By Damon Leedale-Brown, Sports Scientist & Conditioning Specialist
I am currently working with the Dutch National Team including many of their up and coming young senior players. As they work through a series of on and off court training sessions in a typical week, taking the time to educate them on how to recover optimally between training sessions is essential so they can get the best out of each subsequent session.
Squash is a physically challenging sport not just at the elite level but even for skill level players of any rating who are well matched, extremely competitive and desperate to win at all costs! For athletes who continue to push physical limits in training and competition, it is vital that recovery and regeneration techniques form an integral part of their overall training program. Most of the World’s top squash players are extremely knowledgeable about maintaining body health through periods of hard training and competition. Players who either do not understand about recovery, or do not consider it important, are significantly more at risk of breakdown through injury, overtraining, mental burnout and poor health.
For elite athletes, recovery and regeneration techniques span across four areas: Physiological; Nutritional; Mental; and Structural Health. Let’s start by looking at some of the common physiological recovery techniques used by athletes:
REST Although it sounds obvious, rest is one of the most important aspects of both physical and mental recovery. During rest periods—between hard training sessions or matches—the body is able to repair and strengthen damaged muscle tissue. An athlete who continuously trains hard with insufficient recovery runs the risk of “overreaching” which can then lead to “overtraining.” This is especially so if the athlete continues to ignore warning signs from their body such as constant tiredness and soreness in the muscles, decrease in performance, loss of appetite, disrupted sleep, etc. For recreational squash players building in rest days can help maintain a better balance between work, training and family life.
COOL DOWN After a hard training session it is recommended that you continue to do some form of low intensity aerobic exercise for at least 5-10 minutes which could be jogging, biking or swimming. This helps to maintain blood flow through the body and assists with the removal of waste products built up in the muscle that can cause muscle stiffness and soreness.
STRETCH Gentle stretching after exercise can help return muscles to their natural state. This would be considered different to a training session designed specifically to increase flexibility and mobility (eg., Yoga).

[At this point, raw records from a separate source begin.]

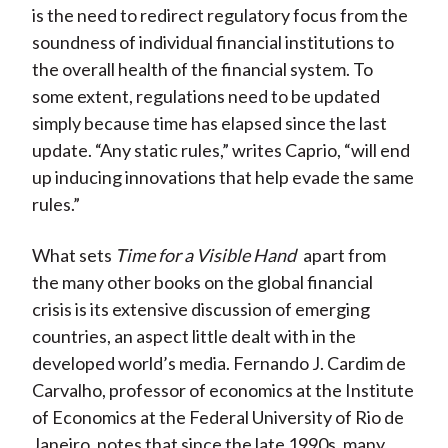
is the need to redirect regulatory focus from the
soundness of individual financial institutions to
the overall health of the financial system. To
some extent, regulations need to be updated
simply because time has elapsed since the last
update. “Any static rules,” writes Caprio, “will end
up inducing innovations that help evade the same
rules.”
What sets
Time for a Visible Hand
apart from
the many other books on the global financial
crisis is its extensive discussion of emerging
countries, an aspect little dealt with in the
developed world’s media. Fernando J. Cardim de
Carvalho, professor of economics at the Institute
of Economics at the Federal University of Rio de
Janeiro, notes that since the late 1990s, many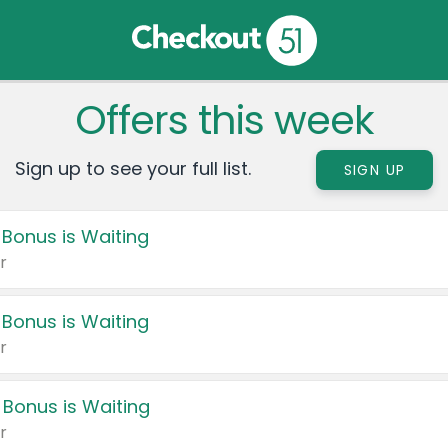
Offers this week
Sign up to see your full list.
SIGN UP
 Bonus is Waiting
r
 Bonus is Waiting
r
 Bonus is Waiting
r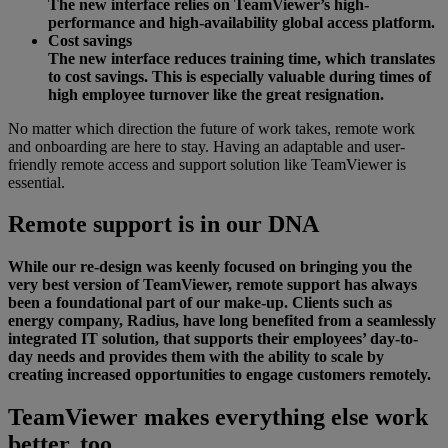
The new interface relies on TeamViewer’s high-
performance and high-availability global access platform.
Cost savings
The new interface reduces training time, which translates
to cost savings. This is especially valuable during times of
high employee turnover like the great resignation.
No matter which direction the future of work takes, remote work
and onboarding are here to stay. Having an adaptable and user-
friendly remote access and support solution like TeamViewer is
essential.
Remote support is in our DNA
While our re-design was keenly focused on bringing you the
very best version of TeamViewer, remote support has always
been a foundational part of our make-up. Clients such as
energy company, Radius, have long benefited from a seamlessly
integrated IT solution, that supports their employees’ day-to-
day needs and provides them with the ability to scale by
creating increased opportunities to engage customers remotely.
TeamViewer makes everything else work
better, too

ACTIVE RECOVERY It is generally considered that active recovery is more effective than passive recovery. Active recovery (e.g., swimming, cycling, and light jogging) improves circulation and helps the transport of nutrients around the body along with removal of waste products. This helps muscles repair and regenerate faster, so the athlete is in a better state of recovery leading into the next training session or match. As part of a balanced weekly program, active recovery sessions can be included on lighter training days, and even on rest days many athletes find it beneficial to do some form of non-specific active recovery session rather than nothing at all.
MASSAGE Passive is when someone works on your body, and active is where you use equipment such as a Foam Roller or Massage stick. Massage can feel physically and mentally beneficial, and depending on the severity of the massage can allow you to fully relax. If you have tight muscles and lots of adhesions between the fascia (tissue just below skin) and underlying muscle tissue then things can get painful. I tend to curse at my sports masseur at regular intervals during a massage!
SLEEP This is a time when your body can do amazing things in terms of recovery and repair. During sleep your body produces Growth Hormone which plays a major role in tissue growth and repair. Having enough quality sleep is very important for athletes, and as many of us have probably experienced a lack of sleep over a period of a few days has many negative effects on our mental and physical health.
So we begin to see that optimal recovery and regeneration for athletes revolves around relatively simple concepts, but they still require the attention to detail and discipline to ensure these techniques become a regular part of the athlete’s regimen and fully integrated within their training program. Think about how you can incorporate some of these simple strategies into your squash training and see what impact it has on your ability to recover physically in between matches or training sessions, and subsequently train or perform at consistently higher levels.
In future issues we will discuss Nutritional and Mental Recovery, and also look at maintaining structural health.